Saved entries:
*** Begin section ***

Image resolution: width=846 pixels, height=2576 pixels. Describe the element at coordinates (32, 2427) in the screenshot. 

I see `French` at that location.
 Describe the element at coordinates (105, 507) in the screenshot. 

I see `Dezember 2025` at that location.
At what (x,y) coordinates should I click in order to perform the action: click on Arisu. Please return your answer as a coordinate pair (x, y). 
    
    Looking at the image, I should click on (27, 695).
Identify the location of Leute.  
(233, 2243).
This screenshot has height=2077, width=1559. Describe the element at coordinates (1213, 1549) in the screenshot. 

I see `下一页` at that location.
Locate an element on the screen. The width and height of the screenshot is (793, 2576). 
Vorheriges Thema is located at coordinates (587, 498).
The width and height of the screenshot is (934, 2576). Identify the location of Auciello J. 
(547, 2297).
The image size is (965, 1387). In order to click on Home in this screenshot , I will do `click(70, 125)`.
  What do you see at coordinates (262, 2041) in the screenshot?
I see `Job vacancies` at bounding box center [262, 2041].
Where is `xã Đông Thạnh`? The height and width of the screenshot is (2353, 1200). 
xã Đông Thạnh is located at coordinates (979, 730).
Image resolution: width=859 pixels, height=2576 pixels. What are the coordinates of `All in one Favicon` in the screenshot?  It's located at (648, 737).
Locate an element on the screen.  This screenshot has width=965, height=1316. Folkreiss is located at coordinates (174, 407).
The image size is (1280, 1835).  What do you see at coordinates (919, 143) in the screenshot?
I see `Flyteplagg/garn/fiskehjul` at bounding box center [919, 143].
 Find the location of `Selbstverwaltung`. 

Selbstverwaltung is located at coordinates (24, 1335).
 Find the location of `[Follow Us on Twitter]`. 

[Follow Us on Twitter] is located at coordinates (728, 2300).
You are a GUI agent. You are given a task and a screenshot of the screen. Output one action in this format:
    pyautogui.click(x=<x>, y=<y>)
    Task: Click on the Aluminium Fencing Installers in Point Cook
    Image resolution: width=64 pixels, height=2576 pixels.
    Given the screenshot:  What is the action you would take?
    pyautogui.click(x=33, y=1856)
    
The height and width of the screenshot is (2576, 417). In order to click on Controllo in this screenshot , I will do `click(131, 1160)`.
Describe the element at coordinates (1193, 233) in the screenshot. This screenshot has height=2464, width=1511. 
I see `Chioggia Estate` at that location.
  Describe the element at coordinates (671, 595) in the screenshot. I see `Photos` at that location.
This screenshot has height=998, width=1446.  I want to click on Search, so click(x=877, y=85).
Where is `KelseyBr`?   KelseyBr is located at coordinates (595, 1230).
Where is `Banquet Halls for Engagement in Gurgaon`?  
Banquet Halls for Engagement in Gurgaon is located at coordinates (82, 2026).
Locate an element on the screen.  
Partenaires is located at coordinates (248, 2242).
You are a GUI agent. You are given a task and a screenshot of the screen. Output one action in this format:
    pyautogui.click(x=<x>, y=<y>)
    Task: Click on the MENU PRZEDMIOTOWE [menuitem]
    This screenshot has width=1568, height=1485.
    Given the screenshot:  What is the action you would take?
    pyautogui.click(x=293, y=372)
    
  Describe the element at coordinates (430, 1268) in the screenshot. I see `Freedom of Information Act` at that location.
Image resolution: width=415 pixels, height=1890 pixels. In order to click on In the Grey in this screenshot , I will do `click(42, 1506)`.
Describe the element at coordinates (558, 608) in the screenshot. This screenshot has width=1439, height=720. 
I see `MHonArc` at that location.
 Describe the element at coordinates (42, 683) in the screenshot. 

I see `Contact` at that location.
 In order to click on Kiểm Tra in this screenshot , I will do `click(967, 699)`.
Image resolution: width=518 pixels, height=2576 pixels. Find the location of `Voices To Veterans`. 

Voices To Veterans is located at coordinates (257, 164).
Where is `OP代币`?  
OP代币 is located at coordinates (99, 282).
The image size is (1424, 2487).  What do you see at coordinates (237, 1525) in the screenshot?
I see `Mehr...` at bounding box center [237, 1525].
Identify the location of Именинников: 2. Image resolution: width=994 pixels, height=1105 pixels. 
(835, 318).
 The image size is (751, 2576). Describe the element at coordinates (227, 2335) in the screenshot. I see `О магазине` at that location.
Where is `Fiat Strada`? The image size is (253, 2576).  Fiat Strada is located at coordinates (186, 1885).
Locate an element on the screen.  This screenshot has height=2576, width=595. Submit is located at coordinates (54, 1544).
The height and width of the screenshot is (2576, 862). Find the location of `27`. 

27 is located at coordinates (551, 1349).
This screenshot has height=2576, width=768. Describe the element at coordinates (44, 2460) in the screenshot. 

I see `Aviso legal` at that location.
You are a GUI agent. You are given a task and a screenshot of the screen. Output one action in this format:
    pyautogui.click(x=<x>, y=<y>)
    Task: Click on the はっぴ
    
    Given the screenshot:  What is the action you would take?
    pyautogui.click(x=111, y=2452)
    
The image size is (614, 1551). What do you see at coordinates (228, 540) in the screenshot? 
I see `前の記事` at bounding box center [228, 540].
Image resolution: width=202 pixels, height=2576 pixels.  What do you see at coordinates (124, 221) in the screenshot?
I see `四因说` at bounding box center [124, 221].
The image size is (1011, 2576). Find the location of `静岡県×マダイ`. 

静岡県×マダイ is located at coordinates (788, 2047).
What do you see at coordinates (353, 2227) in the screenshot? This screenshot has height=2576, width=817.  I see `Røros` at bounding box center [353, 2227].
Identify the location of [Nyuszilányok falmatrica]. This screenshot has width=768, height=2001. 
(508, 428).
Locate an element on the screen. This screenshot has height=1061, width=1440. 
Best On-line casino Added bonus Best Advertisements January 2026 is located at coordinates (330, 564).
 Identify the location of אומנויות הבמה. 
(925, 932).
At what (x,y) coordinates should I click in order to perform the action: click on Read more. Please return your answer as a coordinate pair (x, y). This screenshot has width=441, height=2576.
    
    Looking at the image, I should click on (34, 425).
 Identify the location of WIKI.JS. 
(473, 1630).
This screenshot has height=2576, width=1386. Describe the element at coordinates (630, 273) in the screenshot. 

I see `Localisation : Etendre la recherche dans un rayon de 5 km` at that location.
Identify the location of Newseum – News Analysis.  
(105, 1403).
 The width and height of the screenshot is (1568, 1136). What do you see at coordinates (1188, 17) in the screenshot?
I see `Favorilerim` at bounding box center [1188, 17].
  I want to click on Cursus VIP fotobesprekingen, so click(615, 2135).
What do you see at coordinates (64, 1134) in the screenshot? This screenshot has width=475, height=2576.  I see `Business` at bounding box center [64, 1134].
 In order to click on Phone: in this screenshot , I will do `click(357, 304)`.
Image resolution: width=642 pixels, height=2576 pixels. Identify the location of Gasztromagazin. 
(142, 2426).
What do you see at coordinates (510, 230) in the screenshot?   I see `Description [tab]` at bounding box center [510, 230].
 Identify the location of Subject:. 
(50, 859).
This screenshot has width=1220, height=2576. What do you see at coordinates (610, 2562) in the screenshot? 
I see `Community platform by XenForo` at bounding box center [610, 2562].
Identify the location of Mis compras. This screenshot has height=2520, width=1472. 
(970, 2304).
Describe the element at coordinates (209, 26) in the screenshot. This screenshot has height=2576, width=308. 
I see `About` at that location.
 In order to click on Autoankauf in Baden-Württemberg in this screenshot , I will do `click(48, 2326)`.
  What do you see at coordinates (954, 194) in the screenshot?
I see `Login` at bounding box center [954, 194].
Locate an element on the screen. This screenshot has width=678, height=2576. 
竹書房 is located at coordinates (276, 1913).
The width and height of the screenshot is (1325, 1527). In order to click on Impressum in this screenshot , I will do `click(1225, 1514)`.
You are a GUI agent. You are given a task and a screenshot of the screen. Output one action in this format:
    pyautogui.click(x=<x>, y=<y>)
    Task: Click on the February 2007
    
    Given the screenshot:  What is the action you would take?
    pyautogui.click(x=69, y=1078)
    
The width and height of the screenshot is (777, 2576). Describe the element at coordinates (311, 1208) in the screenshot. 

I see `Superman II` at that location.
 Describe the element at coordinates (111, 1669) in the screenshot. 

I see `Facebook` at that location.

*** End section ***

# [The problem]
Restate exactly the lines running from the line with "has width=678, height=2576." to the end of the entries above, both ends included.

# [Task answer]
Locate an element on the screen. This screenshot has width=678, height=2576. 
竹書房 is located at coordinates (276, 1913).
The width and height of the screenshot is (1325, 1527). In order to click on Impressum in this screenshot , I will do `click(1225, 1514)`.
You are a GUI agent. You are given a task and a screenshot of the screen. Output one action in this format:
    pyautogui.click(x=<x>, y=<y>)
    Task: Click on the February 2007
    
    Given the screenshot:  What is the action you would take?
    pyautogui.click(x=69, y=1078)
    
The width and height of the screenshot is (777, 2576). Describe the element at coordinates (311, 1208) in the screenshot. 

I see `Superman II` at that location.
 Describe the element at coordinates (111, 1669) in the screenshot. 

I see `Facebook` at that location.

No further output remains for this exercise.